Further research with a large patient cohort is needed to investigate relevant cutoffs for changes in position, apposition, and dilatation to predict later failure.
Limitations
The software is validated for patients with degenerative descending thoracic aortas. Dissections or aneurysms including the main aortic arch branches are not included. Another limitation is the extra time required for post-TEVAR CTA analysis. Centerline reconstruction and measurements take ~15 minutes, which is comparable to preoperative sizing time.
Furthermore, the VIA software is currently limited to static CTA scans, whereas dynamic scans may reveal change in apposition, endograft expansion, and intermittent endoleaks during the cardiac cycle, increasing the value of accurate assessment of endograft dimensions within the thoracic aorta. Dynamic analysis is possible but time consuming with the current VIA software.
The VIA software is in prototype phase and is not yet commercially available or licensed for medical use; therefore, it cannot yet be used in clinical practice. A large clinical study is required to determine relevant cutoff values predictive for type Ia and Ib endoleak and migration in the thoracic aorta before potential preventive actions can be discussed based on changing apposition values.
Conclusion
Secure assessment of apposition, dilatation, and position of the proximal and the distal parts of an endograft in the descending thoracic aorta is feasible after TEVAR with the VIA software. Interobserver agreement for all measured parameters was excellent for the proximal and distal landing zones. The new method allows detection of subtle changes during follow-up.
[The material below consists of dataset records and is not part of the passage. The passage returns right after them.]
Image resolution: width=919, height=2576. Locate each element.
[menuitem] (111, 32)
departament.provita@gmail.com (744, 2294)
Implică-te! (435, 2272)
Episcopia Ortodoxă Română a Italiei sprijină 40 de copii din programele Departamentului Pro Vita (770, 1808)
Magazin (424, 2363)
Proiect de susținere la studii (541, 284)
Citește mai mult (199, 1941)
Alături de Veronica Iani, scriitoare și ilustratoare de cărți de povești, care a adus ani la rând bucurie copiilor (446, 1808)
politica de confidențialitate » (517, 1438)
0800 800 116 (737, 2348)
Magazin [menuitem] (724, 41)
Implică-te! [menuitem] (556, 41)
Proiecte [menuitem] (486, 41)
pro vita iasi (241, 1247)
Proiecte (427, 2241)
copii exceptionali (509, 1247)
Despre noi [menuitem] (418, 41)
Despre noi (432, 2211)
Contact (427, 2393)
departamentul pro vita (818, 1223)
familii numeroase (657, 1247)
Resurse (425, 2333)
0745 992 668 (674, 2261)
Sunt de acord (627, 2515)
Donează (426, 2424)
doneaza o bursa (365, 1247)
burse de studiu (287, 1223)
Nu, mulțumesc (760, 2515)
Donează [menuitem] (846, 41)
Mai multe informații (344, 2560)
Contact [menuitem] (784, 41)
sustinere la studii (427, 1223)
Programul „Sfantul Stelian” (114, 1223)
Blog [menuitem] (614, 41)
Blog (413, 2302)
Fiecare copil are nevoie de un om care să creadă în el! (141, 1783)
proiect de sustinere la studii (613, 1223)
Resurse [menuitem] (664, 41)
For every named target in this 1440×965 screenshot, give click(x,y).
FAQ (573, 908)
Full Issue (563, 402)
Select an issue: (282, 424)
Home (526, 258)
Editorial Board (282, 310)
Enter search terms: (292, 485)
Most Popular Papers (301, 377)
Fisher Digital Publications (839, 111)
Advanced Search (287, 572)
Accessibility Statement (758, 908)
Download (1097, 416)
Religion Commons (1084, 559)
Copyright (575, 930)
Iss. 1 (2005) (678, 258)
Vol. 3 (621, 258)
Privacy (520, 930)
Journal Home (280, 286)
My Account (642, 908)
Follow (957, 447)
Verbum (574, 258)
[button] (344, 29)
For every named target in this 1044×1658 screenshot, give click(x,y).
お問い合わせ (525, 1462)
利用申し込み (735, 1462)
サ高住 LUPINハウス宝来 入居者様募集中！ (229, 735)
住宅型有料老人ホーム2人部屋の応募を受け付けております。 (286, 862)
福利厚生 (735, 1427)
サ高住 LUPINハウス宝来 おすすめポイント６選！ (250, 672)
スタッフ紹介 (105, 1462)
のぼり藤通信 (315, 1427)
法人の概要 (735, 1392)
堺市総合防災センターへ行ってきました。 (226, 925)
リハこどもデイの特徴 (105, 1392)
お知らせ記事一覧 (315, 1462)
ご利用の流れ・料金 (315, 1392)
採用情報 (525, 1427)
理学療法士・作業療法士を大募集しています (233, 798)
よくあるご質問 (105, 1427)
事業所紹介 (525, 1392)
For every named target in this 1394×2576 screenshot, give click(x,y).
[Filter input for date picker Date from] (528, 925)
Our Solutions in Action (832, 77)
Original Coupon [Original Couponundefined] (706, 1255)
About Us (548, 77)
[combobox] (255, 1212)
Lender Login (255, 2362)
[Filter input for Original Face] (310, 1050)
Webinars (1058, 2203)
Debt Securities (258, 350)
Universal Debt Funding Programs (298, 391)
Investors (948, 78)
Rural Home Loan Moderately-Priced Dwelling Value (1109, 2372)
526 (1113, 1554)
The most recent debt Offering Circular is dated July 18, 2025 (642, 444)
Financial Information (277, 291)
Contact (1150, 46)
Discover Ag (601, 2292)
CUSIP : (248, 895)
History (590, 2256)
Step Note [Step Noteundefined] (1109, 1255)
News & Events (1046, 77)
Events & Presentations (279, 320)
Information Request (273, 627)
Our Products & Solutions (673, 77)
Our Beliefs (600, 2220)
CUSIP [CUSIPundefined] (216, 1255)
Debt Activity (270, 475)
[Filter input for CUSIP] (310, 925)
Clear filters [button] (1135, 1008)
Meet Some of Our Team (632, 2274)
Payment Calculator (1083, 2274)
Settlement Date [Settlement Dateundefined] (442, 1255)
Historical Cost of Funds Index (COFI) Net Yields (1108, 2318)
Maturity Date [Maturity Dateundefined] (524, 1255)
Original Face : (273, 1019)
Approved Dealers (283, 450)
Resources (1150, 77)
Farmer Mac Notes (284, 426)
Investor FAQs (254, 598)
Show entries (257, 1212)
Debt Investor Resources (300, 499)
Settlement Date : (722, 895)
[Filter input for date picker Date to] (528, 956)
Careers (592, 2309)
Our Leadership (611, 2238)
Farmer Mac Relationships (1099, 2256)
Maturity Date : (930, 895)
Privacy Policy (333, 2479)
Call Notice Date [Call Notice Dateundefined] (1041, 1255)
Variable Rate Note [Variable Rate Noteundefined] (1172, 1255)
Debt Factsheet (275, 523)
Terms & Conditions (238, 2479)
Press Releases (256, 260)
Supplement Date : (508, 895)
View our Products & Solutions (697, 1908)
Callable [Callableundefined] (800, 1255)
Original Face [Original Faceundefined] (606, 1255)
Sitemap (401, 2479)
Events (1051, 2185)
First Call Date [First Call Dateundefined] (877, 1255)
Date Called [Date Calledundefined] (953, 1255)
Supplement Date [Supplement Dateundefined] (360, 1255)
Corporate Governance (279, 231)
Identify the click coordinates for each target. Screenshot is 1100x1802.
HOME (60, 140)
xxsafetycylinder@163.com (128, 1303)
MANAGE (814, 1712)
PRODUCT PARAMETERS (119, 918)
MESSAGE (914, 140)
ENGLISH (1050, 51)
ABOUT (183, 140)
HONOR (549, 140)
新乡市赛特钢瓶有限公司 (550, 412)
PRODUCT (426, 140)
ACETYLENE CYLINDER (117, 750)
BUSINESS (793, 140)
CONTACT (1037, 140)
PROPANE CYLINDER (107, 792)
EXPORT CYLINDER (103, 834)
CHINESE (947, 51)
However, a larger study is needed to quantify how parameters change over time in both complicated and uncomplicated TEVAR cases and to define the real added value of the new methodology.
Supplemental Material
19-0097_Supplement_A – Supplemental material for A New Methodology to Determine Apposition, Dilatation, and Position of Endografts in the Descending Thoracic Aorta After Thoracic Endovascular Aortic Repair
Supplemental material, 19-0097_Supplement_A for A New Methodology to Determine Apposition, Dilatation, and Position of Endografts in the Descending Thoracic Aorta After Thoracic Endovascular Aortic Repair by Kim van Noort, Richte C. L. Schuurmann, Gersom Post Hospers, Emma van der Weijde, Hans G. Smeenk, Robin H. Heijmen and Jean-Paul P. M. de Vries in Journal of Endovascular Therapy
Footnotes
Declaration of Conflicting Interests
The author(s) declared the following potential conflicts of interest with respect to the research, authorship, and/or publication of this article: Jean-Paul de Vries and Richte Schuurmann are co-founders of Endovascular Diagnostics B.V., which holds patent rights to the VIA software used to determine endograft position, dilatation, and apposition.
Funding
The author(s) received no financial support for the research, authorship, and/or publication of this article.